Na adaptação para o cinema feita agora por Guel Arraes deste livro maravilhoso, que merece muito ser lido, o sertão de Guimarães Rosa é deslocado para a periferia de uma cidade grande, onde, em uma favela, Riobaldo é professor em escola pública. Lá, ele entra em contato com traficantes de droga que são perseguidos pela polícia. Ali, na periferia urbana, combatendo em sua gangue, Riobaldo conhece Diadorim, que também é parte do grupo. A história no filme é a mesma, mas o sertão vira cidade.

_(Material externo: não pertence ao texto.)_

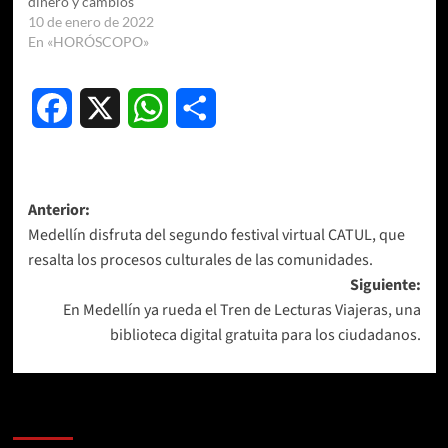
dinero y cambios
10 de enero de 2022
En «HORÓSCOPO»
Facebook
X
WhatsApp
Compartir
Navegación
Anterior:
Medellín disfruta del segundo festival virtual CATUL, que
de
resalta los procesos culturales de las comunidades.
entradas
Siguiente:
En Medellín ya rueda el Tren de Lecturas Viajeras, una
biblioteca digital gratuita para los ciudadanos.
Más historias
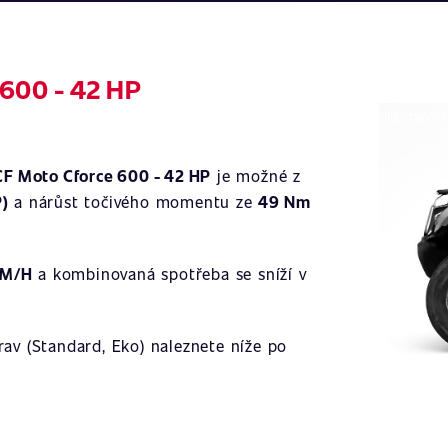
 600 - 42 HP
Ilustrační 
CF Moto Cforce 600 - 42 HP
je možné z
)
a nárůst točivého momentu ze
49 Nm
KM/H
a kombinovaná spotřeba se sníží v
av (Standard, Eko) naleznete níže po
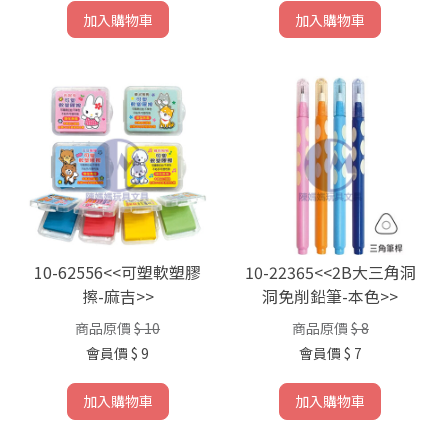
加入購物車
加入購物車
10-62556<<可塑軟塑膠
10-22365<<2B大三角洞
擦-麻吉>>
洞免削鉛筆-本色>>
商品原價
$ 10
商品原價
$ 8
會員價
$ 9
會員價
$ 7
加入購物車
加入購物車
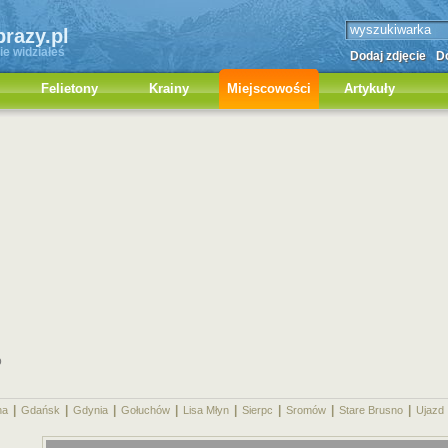
brazy.pl
ie widziałeś
Dodaj zdjęcie
Do
Felietony
Krainy
Miejscowości
Artykuły
o
|
|
|
|
|
|
|
|
na
Gdańsk
Gdynia
Gołuchów
Lisa Młyn
Sierpc
Sromów
Stare Brusno
Ujazd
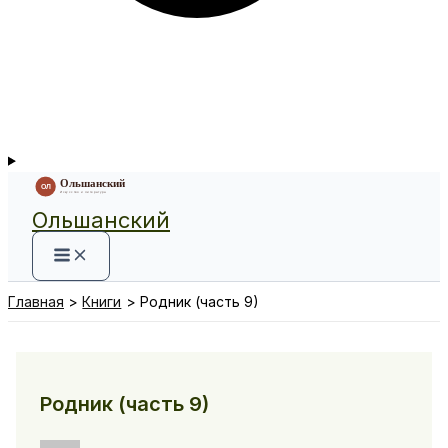
Ольшанский
Главная
Книги
Родник (часть 9)
Родник (часть 9)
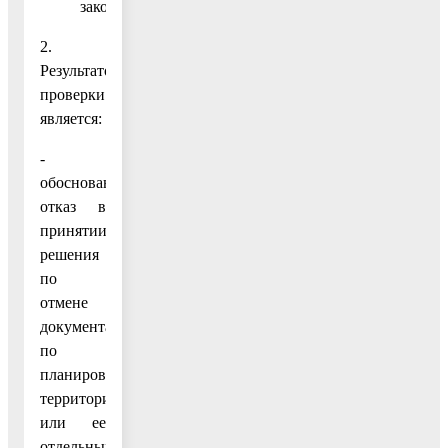
законодательством).
2.
Результатом
проверки
является:
-
обоснованный
отказ в
принятии
решения
по
отмене
документации
по
планировке
территории
или ее
отдельных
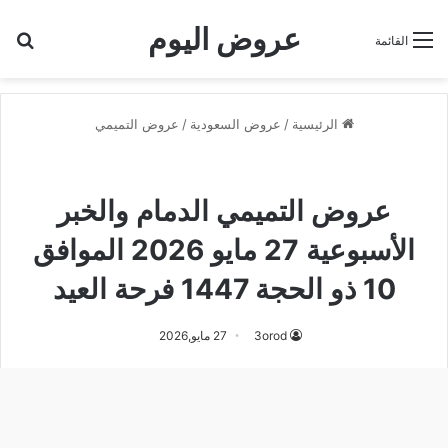
عروض اليوم
بح
القائمة
الرئيسية
/
عروض السعودية
/
عروض التميمي
عروض التميمي
عروض التميمي الدمام و الخبر
عروض التميمي الدمام والخبر
الأسبوعية 27 مايو 2026 الموافق
10 ذو الحجة 1447 فرحة العيد
3orod
27 مايو,2026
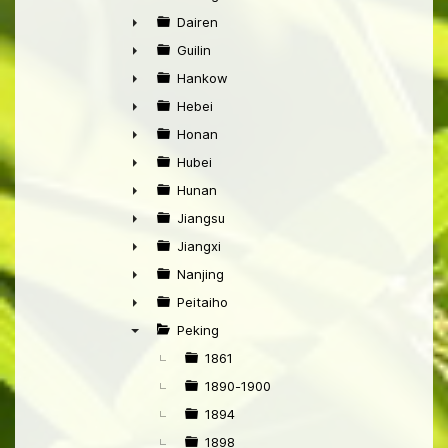
►
Dairen
►
Guilin
►
Hankow
►
Hebei
►
Honan
►
Hubei
►
Hunan
►
Jiangsu
►
Jiangxi
►
Nanjing
►
Peitaiho
►
Peking
▼
1861
1890-1900
1894
1898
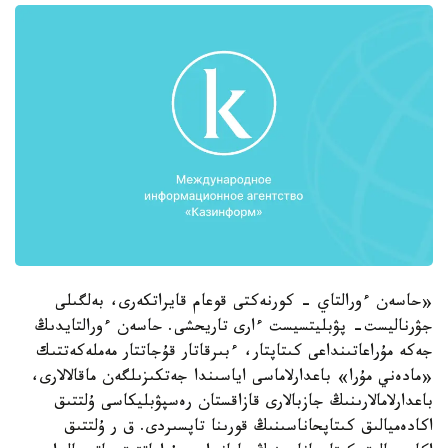
«حاسەن ءورالتاي - كورنەكتى قوعام قايراتكەرى، بەلگىلى
جۋرناليست- پۋبليتسيست ءارى تاريحشى. حاسەن ءورالتايدىڭ
جەكە مۇراعاتىنداعى كىتاپتار، ءبىرقاتار قۇجاتتار مەملەكەتتىك
«مادەني مۇرا» باعدارلاماسى اياسىندا جەتكىزىلگەن ماقالالارى،
باعدارلامالارىنىڭ جازبالارى قازاقستان رەسپۋبليكاسى ۇلتتىق
اكادەميالىق كىتاپحاناسىنىڭ قورىنا تاپسىردى. ق ر ۇلتتىق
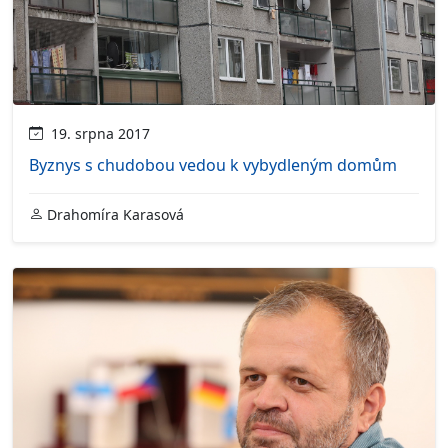
19. srpna 2017
Byznys s chudobou vedou k vybydleným domům
Drahomíra Karasová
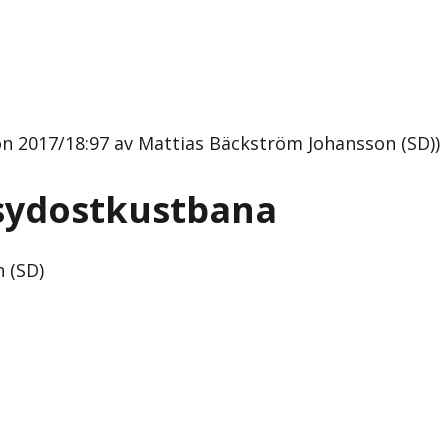
on 2017/18:97 av Mattias Bäckström Johansson (SD))
 sydostkustbana
 (SD)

Os conflitos que Riobaldo tem no livro, no sertão, estão presentes também no filme, embora este se passe na cidade grande. A trilha sonora, os movimentos da câmera, os diálogos: na tela do cinema, tudo é rápido e urbano. O filme de Guel Arraes agita a calmaria do livro de Rosa. Esta adaptação é imperdível!
E você, acha que o sertão pode viver na cidade? De acordo com Riobaldo, sim; afinal, como ele diz no livro: “O sertão é do tamanho do mundo”.
Segure-se no sofá, pois cinema também é movimento.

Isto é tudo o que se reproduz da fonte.